> Activity:
Tell how many lines below include the word "octubre". Only the number should appear.
━━━
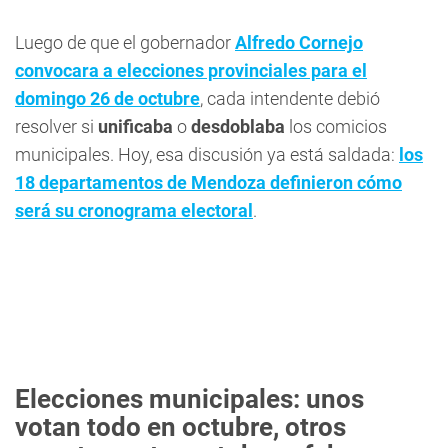
Luego de que el gobernador
Alfredo Cornejo
convocara a elecciones provinciales para el
domingo 26 de octubre
, cada intendente debió
resolver si
unificaba
o
desdoblaba
los comicios
municipales. Hoy, esa discusión ya está saldada:
los
18 departamentos de Mendoza definieron cómo
será su cronograma electoral
.
Elecciones municipales: unos
votan todo en octubre, otros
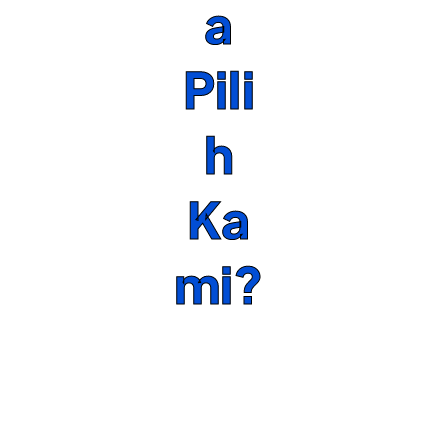
a
Pili
h
Ka
mi?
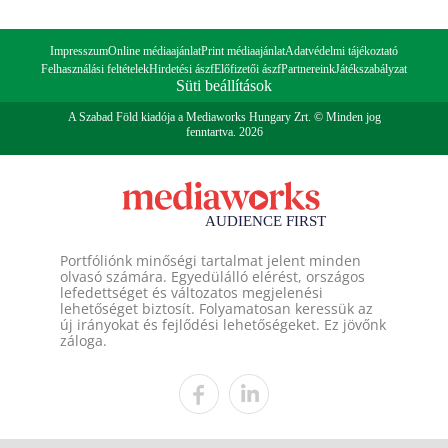
Impresszum
Online médiaajánlat
Print médiaajánlat
Adatvédelmi tájékoztató
Felhasználási feltételek
Hirdetési ászf
Előfizetői ászf
Partnereink
Játékszabályzat
Süti beállítások
A Szabad Föld kiadója a Mediaworks Hungary Zrt. © Minden jog
fenntartva. 2026
Portfóliónk minőségi tartalmat jelent minden
olvasó számára. Egyedülálló elérést, országos
lefedettséget és változatos megjelenési
lehetőséget biztosít. Folyamatosan keressük az
új irányokat és fejlődési lehetőségeket. Ez jövőnk
záloga.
━━━
> Answer to the exercise:
2